Input data:
* * * * *
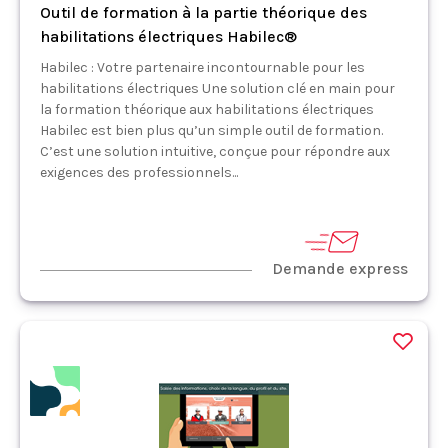
Outil de formation à la partie théorique des
habilitations électriques Habilec®
Habilec : Votre partenaire incontournable pour les
habilitations électriques Une solution clé en main pour
la formation théorique aux habilitations électriques
Habilec est bien plus qu’un simple outil de formation.
C’est une solution intuitive, conçue pour répondre aux
exigences des professionnels...
Demande express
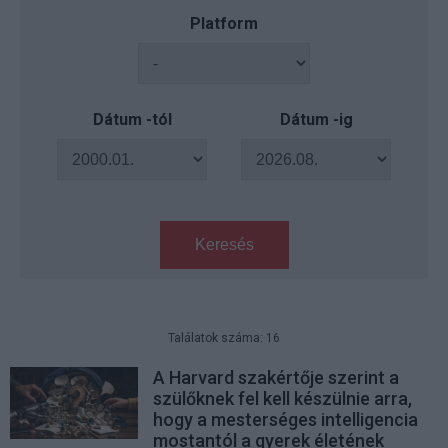
Platform
Dátum -tól
Dátum -ig
Keresés
Találatok száma: 16
A Harvard szakértője szerint a
szülőknek fel kell készülnie arra,
hogy a mesterséges intelligencia
mostantól a gyerek életének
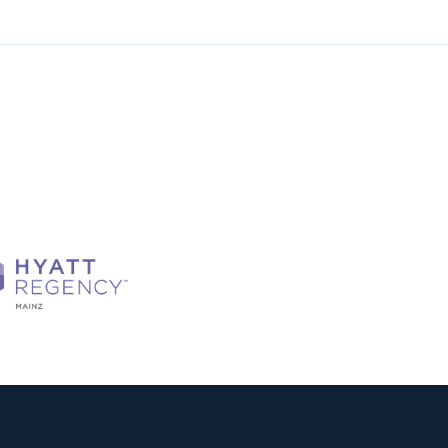
Abonnieren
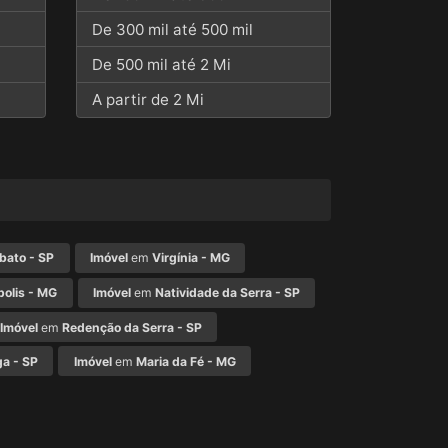
De 300 mil até 500 mil
De 500 mil até 2 Mi
A partir de 2 Mi
bato - SP
Imóvel
em
Virgínia - MG
olis - MG
Imóvel
em
Natividade da Serra - SP
Imóvel
em
Redenção da Serra - SP
ga - SP
Imóvel
em
Maria da Fé - MG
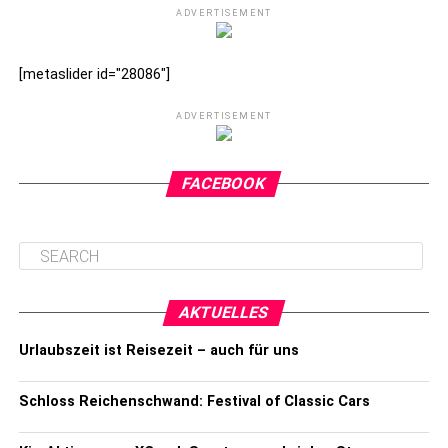
ADVERTISEMENT
[metaslider id="28086"]
ADVERTISEMENT
FACEBOOK
AKTUELLES
Urlaubszeit ist Reisezeit – auch für uns
Schloss Reichenschwand: Festival of Classic Cars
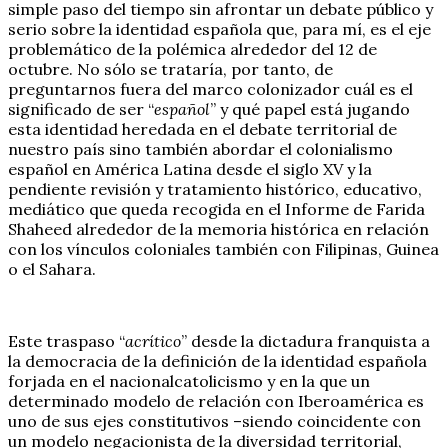
simple paso del tiempo sin afrontar un debate público y
serio sobre la identidad española que, para mí, es el eje
problemático de la polémica alrededor del 12 de
octubre. No sólo se trataría, por tanto, de
preguntarnos fuera del marco colonizador cuál es el
significado de ser “
español
” y qué papel está jugando
esta identidad heredada en el debate territorial de
nuestro país sino también abordar el colonialismo
español en América Latina desde el siglo XV y la
pendiente revisión y tratamiento histórico, educativo,
mediático que queda recogida en el Informe de Farida
Shaheed alrededor de la memoria histórica en relación
con los vínculos coloniales también con Filipinas, Guinea
o el Sahara.
Este traspaso “
acrítico
” desde la dictadura franquista a
la democracia de la definición de la identidad española
forjada en el nacionalcatolicismo y en la que un
determinado modelo de relación con Iberoamérica es
uno de sus ejes constitutivos –siendo coincidente con
un modelo negacionista de la diversidad territorial,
* * * * *
Directions:
Check the entries above line by line and return each one containing the word "modelo".

Answer to this problem:
determinado modelo de relación con Iberoamérica es
un modelo negacionista de la diversidad territorial,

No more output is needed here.